Records contained in a dataset
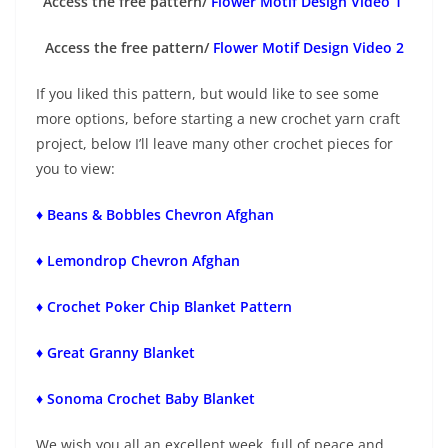
Access the free pattern/
Flower Motif Design Video 1
Access the free pattern/
Flower Motif Design Video 2
If you liked this pattern, but would like to see some
more options, before starting a new crochet yarn craft
project, below I’ll leave many other crochet pieces for
you to view:
♦ Beans & Bobbles Chevron Afghan
♦ Lemondrop Chevron Afghan
♦ Crochet Poker Chip Blanket Pattern
♦ Great Granny Blanket
♦ Sonoma Crochet Baby Blanket
We wish you all an excellent week, full of peace and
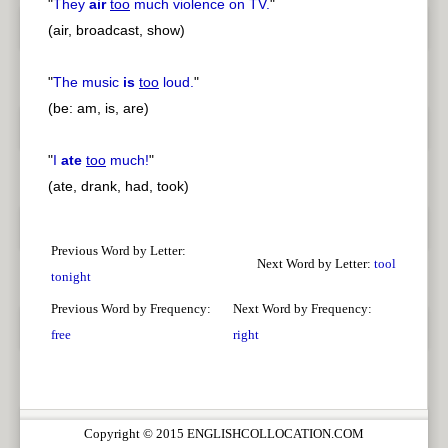
"
They
air
too
much violence on TV.
"
(air, broadcast, show)
"
The music
is
too
loud.
"
(be: am, is, are)
"
I
ate
too
much!
"
(ate, drank, had, took)
Previous Word by Letter:
Next Word by Letter:
tool
tonight
Previous Word by Frequency:
Next Word by Frequency:
free
right
Copyright © 2015 ENGLISHCOLLOCATION.COM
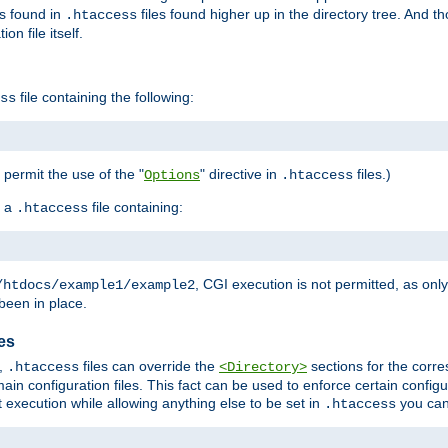
es found in
files found higher up in the directory tree. And t
.htaccess
on file itself.
file containing the following:
ss
o permit the use of the "
" directive in
files.)
Options
.htaccess
 a
file containing:
.htaccess
, CGI execution is not permitted, as onl
/htdocs/example1/example2
been in place.
les
,
files can override the
sections for the corre
.htaccess
<Directory>
ain configuration files. This fact can be used to enforce certain config
t execution while allowing anything else to be set in
you can
.htaccess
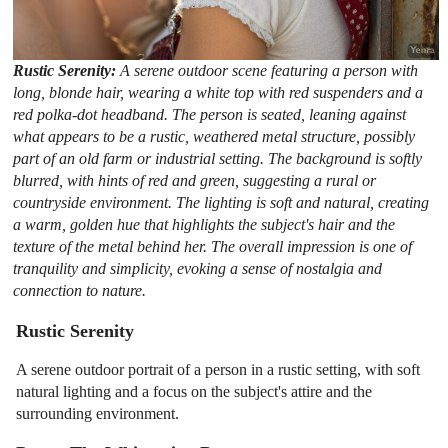
Rustic Serenity:
A serene outdoor scene featuring a person with
long, blonde hair, wearing a white top with red suspenders and a
red polka-dot headband. The person is seated, leaning against
what appears to be a rustic, weathered metal structure, possibly
part of an old farm or industrial setting. The background is softly
blurred, with hints of red and green, suggesting a rural or
countryside environment. The lighting is soft and natural, creating
a warm, golden hue that highlights the subject's hair and the
texture of the metal behind her. The overall impression is one of
tranquility and simplicity, evoking a sense of nostalgia and
connection to nature.
Rustic Serenity
A serene outdoor portrait of a person in a rustic setting, with soft
natural lighting and a focus on the subject's attire and the
surrounding environment.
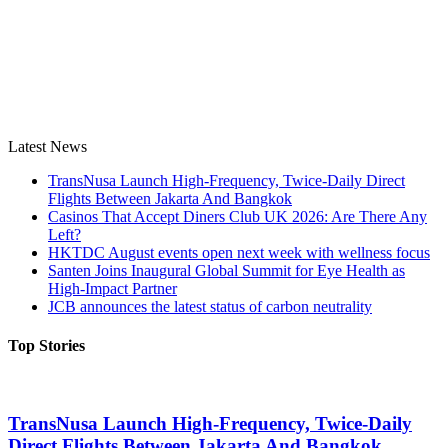
Latest News
TransNusa Launch High-Frequency, Twice-Daily Direct
Flights Between Jakarta And Bangkok
Casinos That Accept Diners Club UK 2026: Are There Any
Left?
HKTDC August events open next week with wellness focus
Santen Joins Inaugural Global Summit for Eye Health as
High-Impact Partner
JCB announces the latest status of carbon neutrality
Top Stories
TransNusa Launch High-Frequency, Twice-Daily
Direct Flights Between Jakarta And Bangkok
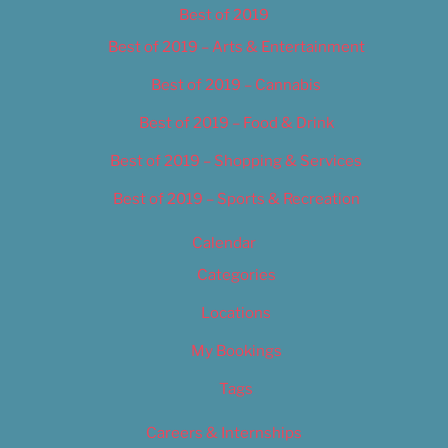
Best of 2019
Best of 2019 – Arts & Entertainment
Best of 2019 – Cannabis
Best of 2019 – Food & Drink
Best of 2019 – Shopping & Services
Best of 2019 – Sports & Recreation
Calendar
Categories
Locations
My Bookings
Tags
Careers & Internships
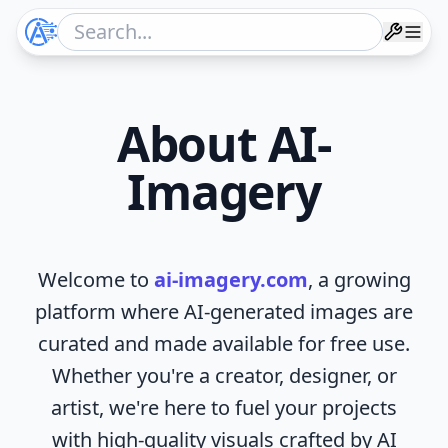
About AI-
Imagery
Welcome to
ai-imagery.com
, a growing
platform where AI-generated images are
curated and made available for free use.
Whether you're a creator, designer, or
artist, we're here to fuel your projects
with high-quality visuals crafted by AI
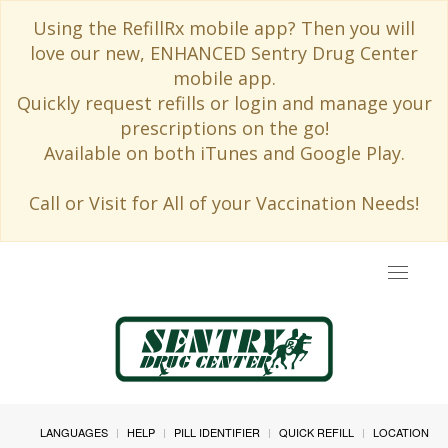
Using the RefillRx mobile app? Then you will
love our new, ENHANCED Sentry Drug Center
mobile app.
Quickly request refills or login and manage your
prescriptions on the go!
Available on both iTunes and Google Play.
Call or Visit for All of your Vaccination Needs!
Toggle
navigat
LANGUAGES
HELP
PILL IDENTIFIER
QUICK REFILL
LOCATION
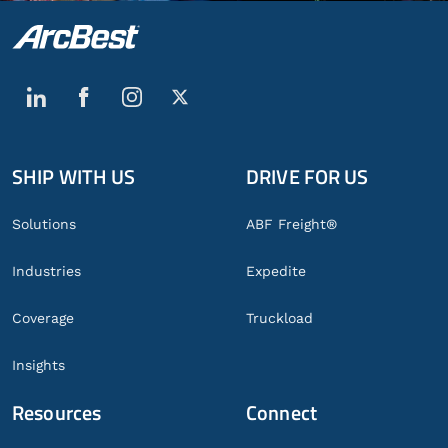
SHIP WITH US
DRIVE FOR US
Global
Footer
Solutions
ABF Freight®
Industries
Expedite
Coverage
Truckload
Insights
Resources
Connect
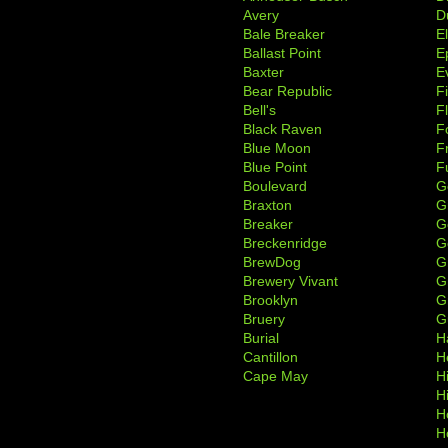
Avery
D
Bale Breaker
E
Ballast Point
E
Baxter
Ev
Bear Republic
F
Bell's
F
Black Raven
F
Blue Moon
F
Blue Point
F
Boulevard
G
Braxton
G
Breaker
G
Breckenridge
G
BrewDog
G
Brewery Vivant
G
Brooklyn
G
Bruery
G
Burial
H
Cantillon
H
Cape May
H
H
H
H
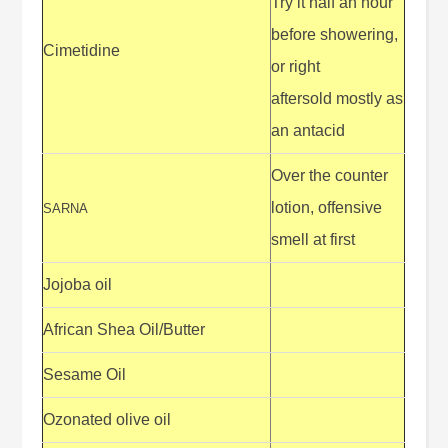
Try it half an hour
before showering,
Cimetidine
or right
aftersold mostly as
an antacid
Over the counter
lotion, offensive
SARNA
smell at first
Jojoba oil
African Shea Oil/Butter
Sesame Oil
Ozonated olive oil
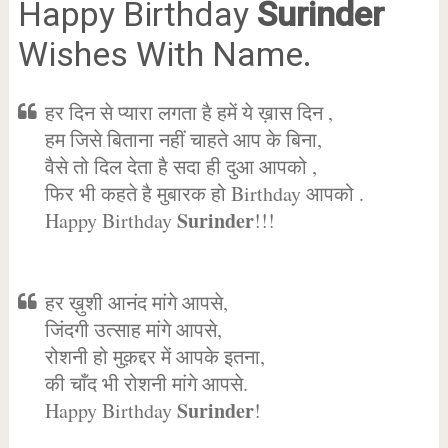
Happy Birthday
Surinder
Wishes With Name.
हर दिन से प्यारा लगता है हमें ये ख़ास दिन ,
हम जिसे बिताना नहीं चाहते आप के बिना,
वैसे तो दिल देता है सदा ही दुआ आपको ,
फिर भी कहते है मुबारक हो Birthday आपको .
Surinder
Happy Birthday
!!!
हर ख़ुशी आनंद मांगे आपसे,
जिंदगी उत्साह मांगे आपसे,
रोशनी हो मुक़द्दर में आपके इतना,
की चाँद भी रोशनी मांगे आपसे.
Surinder
Happy Birthday
!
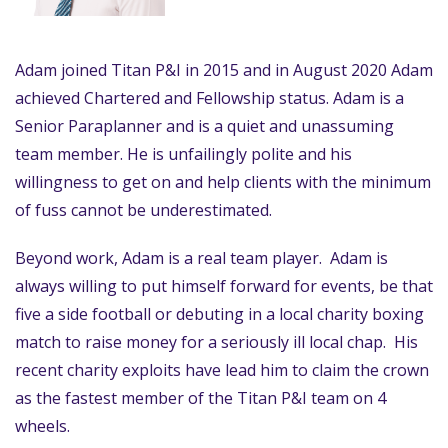
Adam joined Titan P&I in 2015 and in August 2020 Adam
achieved Chartered and Fellowship status. Adam is a
Senior Paraplanner and is a quiet and unassuming
team member. He is unfailingly polite and his
willingness to get on and help clients with the minimum
of fuss cannot be underestimated.
Beyond work, Adam is a real team player. Adam is
always willing to put himself forward for events, be that
five a side football or debuting in a local charity boxing
match to raise money for a seriously ill local chap. His
recent charity exploits have lead him to claim the crown
as the fastest member of the Titan P&I team on 4
wheels.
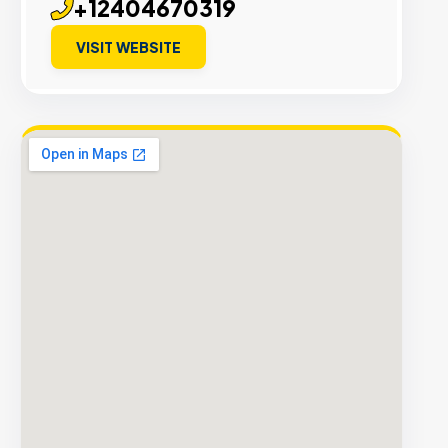
+12404670319
VISIT WEBSITE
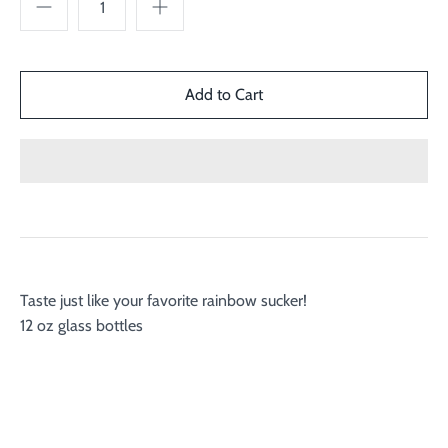
Taste just like your favorite rainbow sucker!
12 oz glass bottles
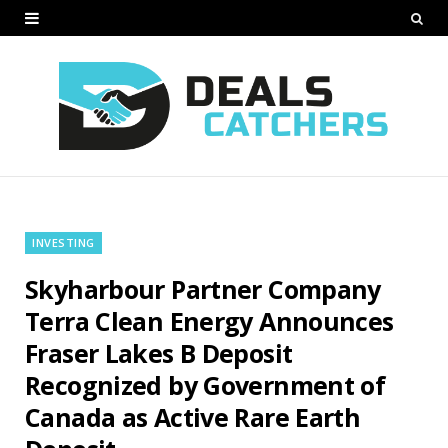
INVESTING
Skyharbour Partner Company
Terra Clean Energy Announces
Fraser Lakes B Deposit
Recognized by Government of
Canada as Active Rare Earth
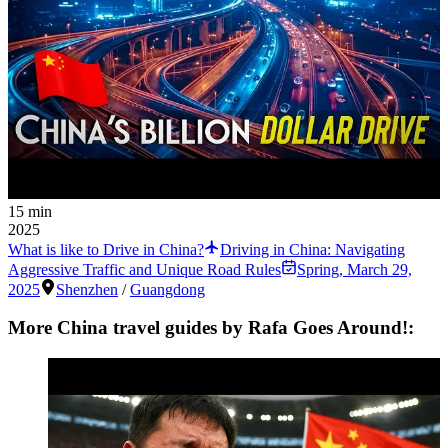
15 min
2025
What is like to Drive in China?
Driving in China: Navigating
Aggressive Traffic and Unique Road Rules
Spring
,
March 29,
2025
Shenzhen
/
Guangdong
More China travel guides by Rafa Goes Around!:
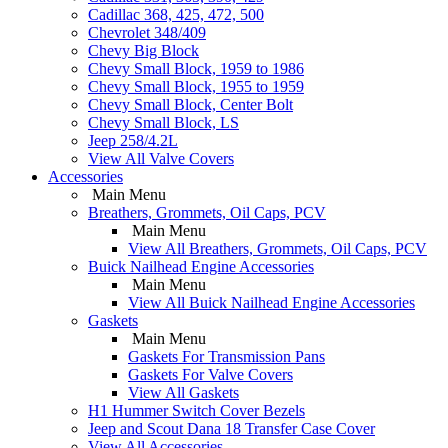
Cadillac 368, 425, 472, 500
Chevrolet 348/409
Chevy Big Block
Chevy Small Block, 1959 to 1986
Chevy Small Block, 1955 to 1959
Chevy Small Block, Center Bolt
Chevy Small Block, LS
Jeep 258/4.2L
View All Valve Covers
Accessories
Main Menu
Breathers, Grommets, Oil Caps, PCV
Main Menu
View All Breathers, Grommets, Oil Caps, PCV
Buick Nailhead Engine Accessories
Main Menu
View All Buick Nailhead Engine Accessories
Gaskets
Main Menu
Gaskets For Transmission Pans
Gaskets For Valve Covers
View All Gaskets
H1 Hummer Switch Cover Bezels
Jeep and Scout Dana 18 Transfer Case Cover
View All Accessories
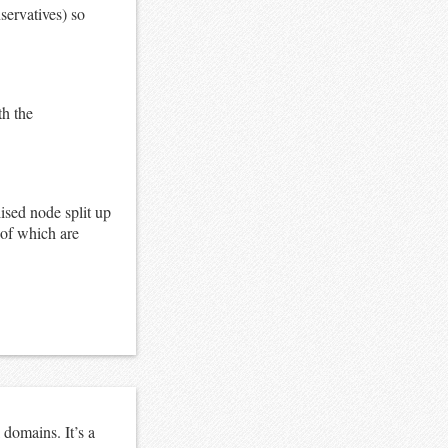
nservatives) so
th the
lised node split up
 of which are
domains. It’s a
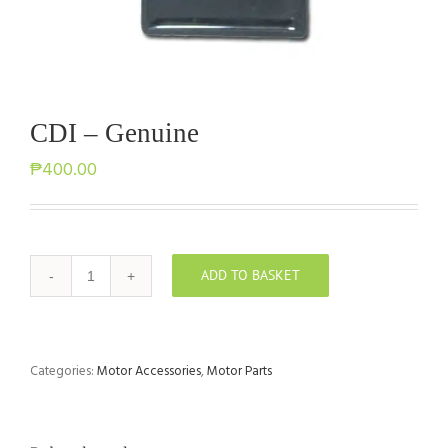
CDI – Genuine
₱
400.00
ADD TO BASKET
CDI
-
Genuine
quantity
Categories:
Motor Accessories
,
Motor Parts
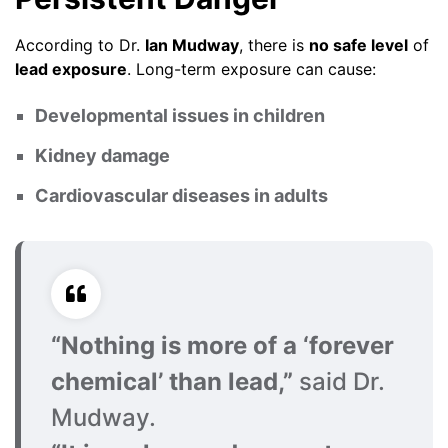
According to Dr.
Ian Mudway
, there is
no safe level
of
lead exposure
. Long-term exposure can cause:
Developmental issues in children
Kidney damage
Cardiovascular diseases in adults
“Nothing is more of a ‘forever
chemical’ than lead,”
said Dr.
Mudway.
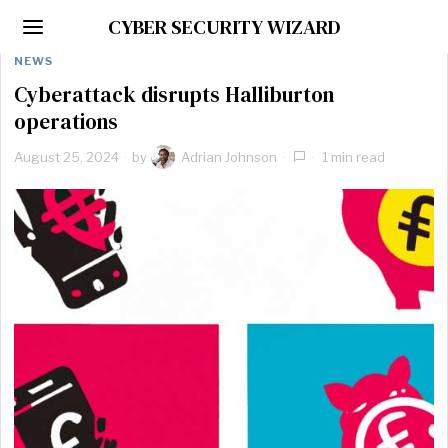
CYBER SECURITY WIZARD
NEWS
Cyberattack disrupts Halliburton
operations
August 25, 2024
by
Adrian Johnson
1 min read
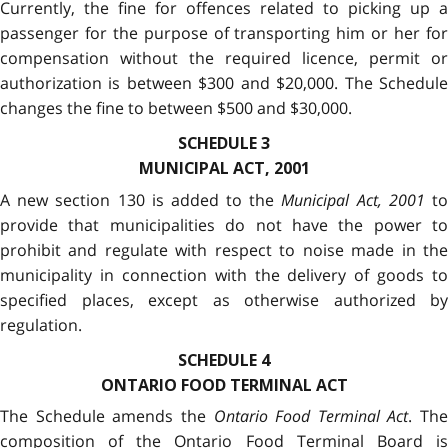
Currently, the fine for offences related to picking up a
passenger for the purpose of transporting him or her for
compensation without the required licence, permit or
authorization is between $300 and $20,000. The Schedule
changes the fine to between $500 and $30,000.
SCHEDULE 3
MUNICIPAL ACT, 2001
A new section 130 is added to the
Municipal Act, 2001
t
provide that municipalities do not have the power to
prohibit and regulate with respect to noise made in the
municipality in connection with the delivery of goods to
specified places, except as otherwise authorized by
regulation.
SCHEDULE 4
ONTARIO FOOD TERMINAL ACT
The Schedule amends the
Ontario Food Terminal Act
. The
composition of the Ontario Food Terminal Board is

* **Task to carry out**
Search the data above for the word "Accessories" and report how many lines contain it, with nothing further.

* **Response to this task**
5